Kennt jemand einige Dokumente (online journals oder so), die darüber berichten, wie zuverlässig Applikationen/Applets etc sind, die mit Java Beans entwickelt wurden? 
Und vielleicht auch Dokumente darüber, welche Vor- und Nachteile sich dadurch für Entwickler und Benutzer ergeben? Es gibt ja sogar vielleicht schon Nachforschungen und Tests in diesem Bereich.
Ich wäre wirklich für jeden Hinweis dankbar.
Jen


----------



## bygones (5. Okt 2004)

*kopfkratz* was haben JavaBeans mit der Zuverlässigkeit von Applikationen zu tun.... Beans sind eine Spezifikation keine festen Bestandteile.... (oder habe ich was falsch verstanden ?)

dadurch ist es für den Benutzer auch ziemlich egal ob sie verwendet wurden oder nicht, da nur der Entwickler sich mit ihnen rumschlagen muss...

(ohne Gewähr)


----------



## foobar (5. Okt 2004)

Meinst du Java Beans oder EJBeans?


----------



## javaBean (5. Okt 2004)

ich meine java beans


----------



## meez (5. Okt 2004)

deathbyaclown hat gesagt.:
			
		

> *kopfkratz* was haben JavaBeans mit der Zuverlässigkeit von Applikationen zu tun.... Beans sind eine Spezifikation keine festen Bestandteile.


Ja irgendwann wird alles einmal ein fester Bestandteil...


----------



## L-ectron-X (6. Okt 2004)

Zum Thema:
Java Beans beschreiben im Prinzip die Softwareentwicklung mittels Komponententechnologie.
Das heißt, dass ein Programm aus verschiedenen Teilanwendungen besteht, die über "genormte" Schnittstellen miteinander interagieren.

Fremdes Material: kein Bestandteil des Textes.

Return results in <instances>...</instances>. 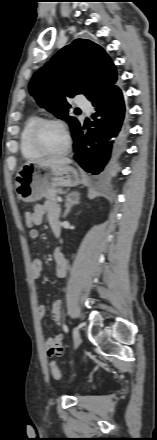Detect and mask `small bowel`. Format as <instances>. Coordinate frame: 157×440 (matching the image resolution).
Returning a JSON list of instances; mask_svg holds the SVG:
<instances>
[{
    "label": "small bowel",
    "mask_w": 157,
    "mask_h": 440,
    "mask_svg": "<svg viewBox=\"0 0 157 440\" xmlns=\"http://www.w3.org/2000/svg\"><path fill=\"white\" fill-rule=\"evenodd\" d=\"M33 215L35 219V227L42 224L45 215L48 218V222L52 230L56 226L59 227L60 208L58 204L53 201H47L43 204L35 205L33 210ZM35 227L29 231V236L31 239H37L39 237V231ZM54 258L56 261L57 274L58 276L62 277L67 272L66 256L60 249H56L54 252ZM31 272L33 278L37 279L40 277L42 272V261L40 259L36 258L32 261ZM45 315H46V308L43 304H40L38 306L39 319L43 320ZM62 315H63V303L61 300H56L52 303L51 306V316L57 325H61ZM62 339L63 336L61 334L53 338L46 339L45 348L50 355H51V350L54 347L61 346L63 348Z\"/></svg>",
    "instance_id": "obj_1"
}]
</instances>
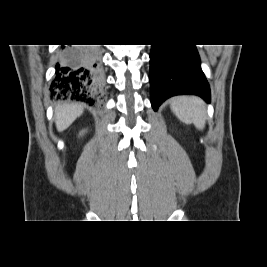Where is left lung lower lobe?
<instances>
[{"instance_id": "0a47b994", "label": "left lung lower lobe", "mask_w": 267, "mask_h": 267, "mask_svg": "<svg viewBox=\"0 0 267 267\" xmlns=\"http://www.w3.org/2000/svg\"><path fill=\"white\" fill-rule=\"evenodd\" d=\"M149 79L155 111L175 95H197L210 102L209 84L195 45H152Z\"/></svg>"}]
</instances>
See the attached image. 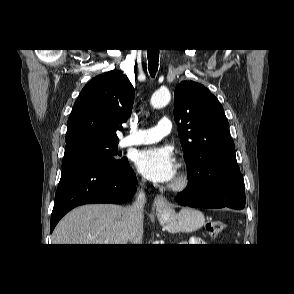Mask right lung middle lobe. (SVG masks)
Instances as JSON below:
<instances>
[{
  "mask_svg": "<svg viewBox=\"0 0 294 294\" xmlns=\"http://www.w3.org/2000/svg\"><path fill=\"white\" fill-rule=\"evenodd\" d=\"M118 142L82 139L66 144L62 169L82 163H96L104 166L120 167L128 163L127 158L117 152Z\"/></svg>",
  "mask_w": 294,
  "mask_h": 294,
  "instance_id": "obj_1",
  "label": "right lung middle lobe"
}]
</instances>
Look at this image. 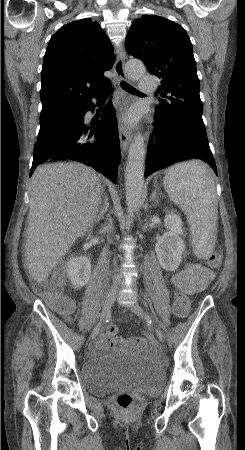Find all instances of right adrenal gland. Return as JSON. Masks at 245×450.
<instances>
[{"instance_id": "2a0ac1e0", "label": "right adrenal gland", "mask_w": 245, "mask_h": 450, "mask_svg": "<svg viewBox=\"0 0 245 450\" xmlns=\"http://www.w3.org/2000/svg\"><path fill=\"white\" fill-rule=\"evenodd\" d=\"M100 212L96 218L97 221H100L102 218H104V215L107 213L109 208L108 198L104 193V190L102 191V199L100 200Z\"/></svg>"}]
</instances>
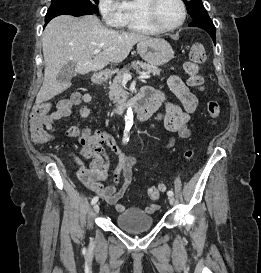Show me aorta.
Here are the masks:
<instances>
[{
  "instance_id": "762f6f07",
  "label": "aorta",
  "mask_w": 261,
  "mask_h": 273,
  "mask_svg": "<svg viewBox=\"0 0 261 273\" xmlns=\"http://www.w3.org/2000/svg\"><path fill=\"white\" fill-rule=\"evenodd\" d=\"M125 124L126 128H131L133 125V111L131 108H128L127 113L125 115Z\"/></svg>"
}]
</instances>
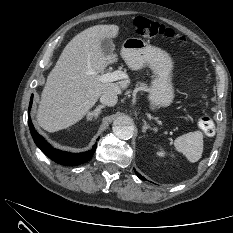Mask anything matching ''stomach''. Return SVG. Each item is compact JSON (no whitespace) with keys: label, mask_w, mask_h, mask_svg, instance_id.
I'll return each instance as SVG.
<instances>
[{"label":"stomach","mask_w":233,"mask_h":233,"mask_svg":"<svg viewBox=\"0 0 233 233\" xmlns=\"http://www.w3.org/2000/svg\"><path fill=\"white\" fill-rule=\"evenodd\" d=\"M121 56L132 70L149 66L156 78L149 89L152 109L169 106L174 99L172 85L173 61L170 55L140 38H128L124 41Z\"/></svg>","instance_id":"0dacf381"}]
</instances>
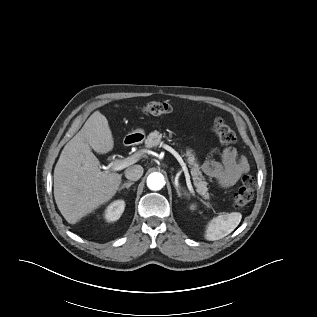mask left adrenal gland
Returning <instances> with one entry per match:
<instances>
[{
  "label": "left adrenal gland",
  "instance_id": "a2214340",
  "mask_svg": "<svg viewBox=\"0 0 317 317\" xmlns=\"http://www.w3.org/2000/svg\"><path fill=\"white\" fill-rule=\"evenodd\" d=\"M173 183H174V182H173ZM174 187H175V189H176V192H177L178 197L182 198V195L185 196V197H189V196H190V194H189L188 192L184 191V190H182V191H183V194H182V193L180 192L181 189H180L175 183H174Z\"/></svg>",
  "mask_w": 317,
  "mask_h": 317
}]
</instances>
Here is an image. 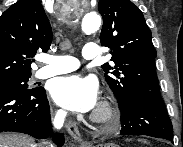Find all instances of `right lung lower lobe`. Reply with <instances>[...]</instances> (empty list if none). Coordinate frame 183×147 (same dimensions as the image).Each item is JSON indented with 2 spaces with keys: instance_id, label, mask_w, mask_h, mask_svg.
<instances>
[{
  "instance_id": "98d812e1",
  "label": "right lung lower lobe",
  "mask_w": 183,
  "mask_h": 147,
  "mask_svg": "<svg viewBox=\"0 0 183 147\" xmlns=\"http://www.w3.org/2000/svg\"><path fill=\"white\" fill-rule=\"evenodd\" d=\"M21 132L34 138L52 134L50 107L43 87L0 89V132ZM58 146L63 134L53 136Z\"/></svg>"
}]
</instances>
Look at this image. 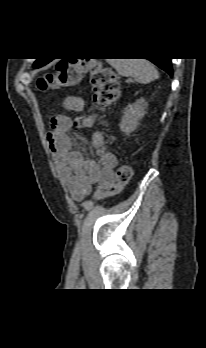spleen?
Returning a JSON list of instances; mask_svg holds the SVG:
<instances>
[{"label":"spleen","instance_id":"3e777b00","mask_svg":"<svg viewBox=\"0 0 206 348\" xmlns=\"http://www.w3.org/2000/svg\"><path fill=\"white\" fill-rule=\"evenodd\" d=\"M108 63L125 77H133L138 83L146 84L159 78L155 66L146 59H108Z\"/></svg>","mask_w":206,"mask_h":348}]
</instances>
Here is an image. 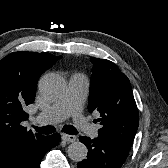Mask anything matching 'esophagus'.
Masks as SVG:
<instances>
[{"label":"esophagus","mask_w":168,"mask_h":168,"mask_svg":"<svg viewBox=\"0 0 168 168\" xmlns=\"http://www.w3.org/2000/svg\"><path fill=\"white\" fill-rule=\"evenodd\" d=\"M62 140L65 141V142H74V141H76V136L63 134L62 135Z\"/></svg>","instance_id":"obj_1"}]
</instances>
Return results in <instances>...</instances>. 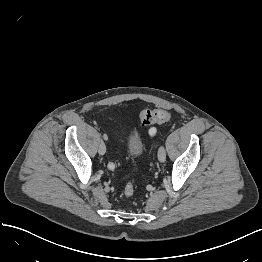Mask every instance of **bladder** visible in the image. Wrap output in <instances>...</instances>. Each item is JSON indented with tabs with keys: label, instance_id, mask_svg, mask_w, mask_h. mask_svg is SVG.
Masks as SVG:
<instances>
[{
	"label": "bladder",
	"instance_id": "obj_1",
	"mask_svg": "<svg viewBox=\"0 0 262 262\" xmlns=\"http://www.w3.org/2000/svg\"><path fill=\"white\" fill-rule=\"evenodd\" d=\"M127 150L131 157L138 158L143 155L146 149L145 137L137 132L132 131L127 135L126 138Z\"/></svg>",
	"mask_w": 262,
	"mask_h": 262
}]
</instances>
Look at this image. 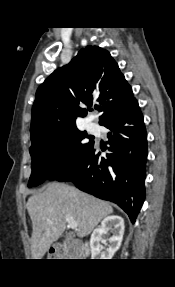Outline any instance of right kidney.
<instances>
[{
  "instance_id": "1",
  "label": "right kidney",
  "mask_w": 175,
  "mask_h": 287,
  "mask_svg": "<svg viewBox=\"0 0 175 287\" xmlns=\"http://www.w3.org/2000/svg\"><path fill=\"white\" fill-rule=\"evenodd\" d=\"M124 220L120 216H108L104 218L96 228L90 239L92 259H112L115 252L120 248L123 234H124ZM111 231L112 235L109 237V246L102 251L100 244L101 237Z\"/></svg>"
}]
</instances>
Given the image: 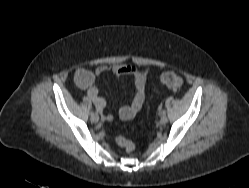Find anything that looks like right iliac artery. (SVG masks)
I'll return each mask as SVG.
<instances>
[{"label": "right iliac artery", "instance_id": "82829eb1", "mask_svg": "<svg viewBox=\"0 0 249 188\" xmlns=\"http://www.w3.org/2000/svg\"><path fill=\"white\" fill-rule=\"evenodd\" d=\"M90 115H91V116H94V115H95V113L92 111V112L90 113Z\"/></svg>", "mask_w": 249, "mask_h": 188}]
</instances>
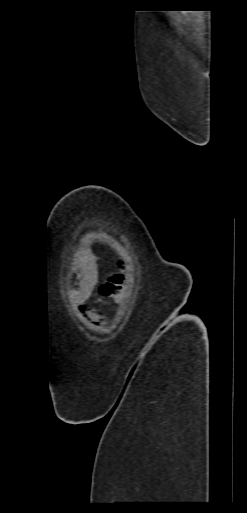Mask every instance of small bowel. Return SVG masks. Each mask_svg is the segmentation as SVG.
<instances>
[{"label": "small bowel", "instance_id": "1", "mask_svg": "<svg viewBox=\"0 0 247 513\" xmlns=\"http://www.w3.org/2000/svg\"><path fill=\"white\" fill-rule=\"evenodd\" d=\"M69 266L73 271L70 298L76 304L82 306L91 297L96 285V265L91 259L83 257H72L69 260ZM81 311L91 321H96L99 325L104 323L103 319L100 317L97 319L91 310L81 307Z\"/></svg>", "mask_w": 247, "mask_h": 513}]
</instances>
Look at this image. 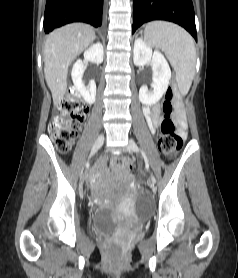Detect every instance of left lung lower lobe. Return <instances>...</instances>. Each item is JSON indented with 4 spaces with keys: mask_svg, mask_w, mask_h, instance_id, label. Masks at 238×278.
Wrapping results in <instances>:
<instances>
[{
    "mask_svg": "<svg viewBox=\"0 0 238 278\" xmlns=\"http://www.w3.org/2000/svg\"><path fill=\"white\" fill-rule=\"evenodd\" d=\"M152 20L177 23L197 41L192 0H134L132 33L143 23Z\"/></svg>",
    "mask_w": 238,
    "mask_h": 278,
    "instance_id": "1",
    "label": "left lung lower lobe"
}]
</instances>
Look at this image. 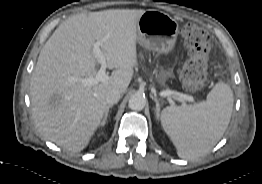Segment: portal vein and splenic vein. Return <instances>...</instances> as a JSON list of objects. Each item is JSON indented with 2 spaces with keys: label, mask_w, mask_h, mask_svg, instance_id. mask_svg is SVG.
Segmentation results:
<instances>
[{
  "label": "portal vein and splenic vein",
  "mask_w": 262,
  "mask_h": 184,
  "mask_svg": "<svg viewBox=\"0 0 262 184\" xmlns=\"http://www.w3.org/2000/svg\"><path fill=\"white\" fill-rule=\"evenodd\" d=\"M104 41L105 39L96 41L92 47V53L95 54V56L99 59L100 69L98 70L94 78H87L83 81L85 85L87 86H92L99 82H104L107 79L106 68H107V59L108 58L104 55V53L100 49ZM160 95L162 97H168V99L173 98L174 100H177V101L185 100V101L194 102L193 96H189V95L182 94V93H176L171 90H166L162 92Z\"/></svg>",
  "instance_id": "1"
}]
</instances>
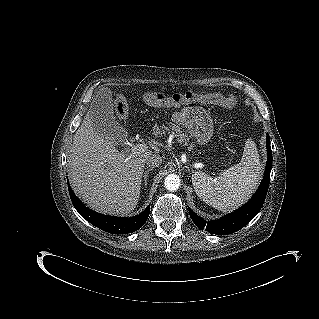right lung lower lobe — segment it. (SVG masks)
I'll use <instances>...</instances> for the list:
<instances>
[{
  "label": "right lung lower lobe",
  "mask_w": 319,
  "mask_h": 319,
  "mask_svg": "<svg viewBox=\"0 0 319 319\" xmlns=\"http://www.w3.org/2000/svg\"><path fill=\"white\" fill-rule=\"evenodd\" d=\"M68 189L71 197V201L76 208V210L91 224L100 228L103 231L112 234H127L134 232L141 228L148 219L150 212V205L134 217L124 218V217H114L107 216L100 213H97L85 205L76 197L72 192L71 187L68 182Z\"/></svg>",
  "instance_id": "right-lung-lower-lobe-1"
}]
</instances>
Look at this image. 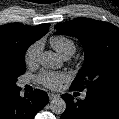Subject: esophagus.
Returning <instances> with one entry per match:
<instances>
[{"label":"esophagus","mask_w":119,"mask_h":119,"mask_svg":"<svg viewBox=\"0 0 119 119\" xmlns=\"http://www.w3.org/2000/svg\"><path fill=\"white\" fill-rule=\"evenodd\" d=\"M48 97H49L50 100H53V99L59 97V95L55 94V93H48Z\"/></svg>","instance_id":"obj_1"}]
</instances>
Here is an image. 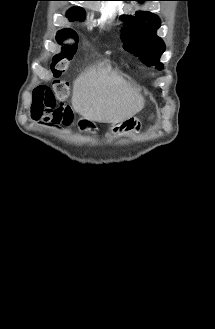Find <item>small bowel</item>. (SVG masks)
I'll list each match as a JSON object with an SVG mask.
<instances>
[{"instance_id": "1", "label": "small bowel", "mask_w": 215, "mask_h": 329, "mask_svg": "<svg viewBox=\"0 0 215 329\" xmlns=\"http://www.w3.org/2000/svg\"><path fill=\"white\" fill-rule=\"evenodd\" d=\"M32 120L35 122L49 126V127H58L60 125H68L71 120V111L70 114H31Z\"/></svg>"}]
</instances>
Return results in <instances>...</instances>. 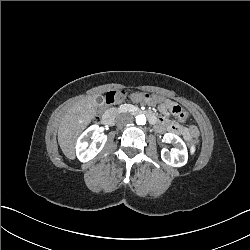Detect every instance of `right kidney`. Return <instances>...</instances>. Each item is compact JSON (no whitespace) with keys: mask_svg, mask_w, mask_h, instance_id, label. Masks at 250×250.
<instances>
[{"mask_svg":"<svg viewBox=\"0 0 250 250\" xmlns=\"http://www.w3.org/2000/svg\"><path fill=\"white\" fill-rule=\"evenodd\" d=\"M93 139L89 146L88 139ZM107 136L99 133L98 125H91L78 138L76 143V156L80 162L93 159L104 147ZM89 146V147H88Z\"/></svg>","mask_w":250,"mask_h":250,"instance_id":"ca27d5eb","label":"right kidney"}]
</instances>
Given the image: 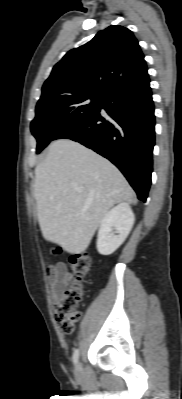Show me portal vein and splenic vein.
<instances>
[{
	"instance_id": "obj_1",
	"label": "portal vein and splenic vein",
	"mask_w": 182,
	"mask_h": 399,
	"mask_svg": "<svg viewBox=\"0 0 182 399\" xmlns=\"http://www.w3.org/2000/svg\"><path fill=\"white\" fill-rule=\"evenodd\" d=\"M78 191H82V188H78Z\"/></svg>"
}]
</instances>
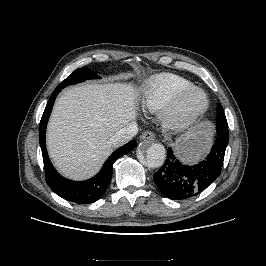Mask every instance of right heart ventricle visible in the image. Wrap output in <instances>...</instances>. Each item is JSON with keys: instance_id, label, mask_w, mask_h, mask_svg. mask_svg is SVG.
<instances>
[{"instance_id": "obj_1", "label": "right heart ventricle", "mask_w": 266, "mask_h": 266, "mask_svg": "<svg viewBox=\"0 0 266 266\" xmlns=\"http://www.w3.org/2000/svg\"><path fill=\"white\" fill-rule=\"evenodd\" d=\"M190 86L192 82L175 74L154 75L142 88L140 106L146 112L158 113L177 92Z\"/></svg>"}]
</instances>
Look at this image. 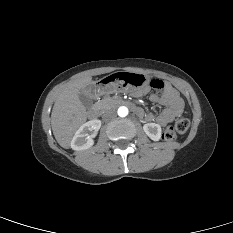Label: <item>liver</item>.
Listing matches in <instances>:
<instances>
[{"label":"liver","mask_w":233,"mask_h":233,"mask_svg":"<svg viewBox=\"0 0 233 233\" xmlns=\"http://www.w3.org/2000/svg\"><path fill=\"white\" fill-rule=\"evenodd\" d=\"M92 77L85 76L70 81L58 95L51 113V126L55 139L65 149L77 129L86 121V107L79 99L80 91L92 85Z\"/></svg>","instance_id":"1"}]
</instances>
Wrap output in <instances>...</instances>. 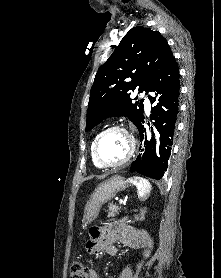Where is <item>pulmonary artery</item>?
Here are the masks:
<instances>
[{
  "label": "pulmonary artery",
  "instance_id": "e3ab8cb5",
  "mask_svg": "<svg viewBox=\"0 0 221 278\" xmlns=\"http://www.w3.org/2000/svg\"><path fill=\"white\" fill-rule=\"evenodd\" d=\"M144 105H145V110L148 112L150 110V101L147 97H145Z\"/></svg>",
  "mask_w": 221,
  "mask_h": 278
}]
</instances>
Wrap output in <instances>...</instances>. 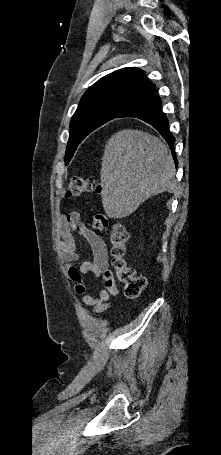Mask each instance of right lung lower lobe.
Segmentation results:
<instances>
[{"instance_id": "right-lung-lower-lobe-1", "label": "right lung lower lobe", "mask_w": 221, "mask_h": 455, "mask_svg": "<svg viewBox=\"0 0 221 455\" xmlns=\"http://www.w3.org/2000/svg\"><path fill=\"white\" fill-rule=\"evenodd\" d=\"M120 117H135L151 124L168 142L172 150L173 158L175 162H177L176 154L174 152L175 139L169 131L168 119L161 111V99L155 92L124 110L117 118Z\"/></svg>"}]
</instances>
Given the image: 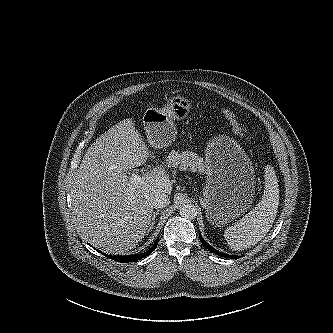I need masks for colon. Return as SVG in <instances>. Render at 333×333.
<instances>
[{"label":"colon","mask_w":333,"mask_h":333,"mask_svg":"<svg viewBox=\"0 0 333 333\" xmlns=\"http://www.w3.org/2000/svg\"><path fill=\"white\" fill-rule=\"evenodd\" d=\"M224 114L229 120L234 132L243 140L249 138L248 129L244 122L231 110L225 109Z\"/></svg>","instance_id":"colon-1"}]
</instances>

Zur Laufzeit können weitere Beans eingebunden und sofort benutzt werden.


> wie zuverlässig Applikationen/Applets etc sind, die mit Java Beans entwickelt wurden?


NetBeans IDE ist ein gutes Beispiel für JavaBeans. Ich finde, es läuft ziemlich stabil und zuverlässig.


----------



## bygones (7. Okt 2004)

L-ectron-X hat gesagt.:
			
		

> Zum Thema:
> Java Beans beschreiben im Prinzip die Softwareentwicklung mittels Komponententechnologie.
> Das heißt, dass ein Programm aus verschiedenen Teilanwendungen besteht, die über "genormte" Schnittstellen miteinander interagieren. Zur Laufzeit können weitere Beans eingebunden und sofort benutzt werden..


Wenn das mal net eine schöne Definition ist  :applaus:  :applaus:


----------



## Gast (10. Nov 2004)

Hey folks,

kennt sich jemand mir Oracle Forms und BIBeans aus?

Gruß,

Chris


----------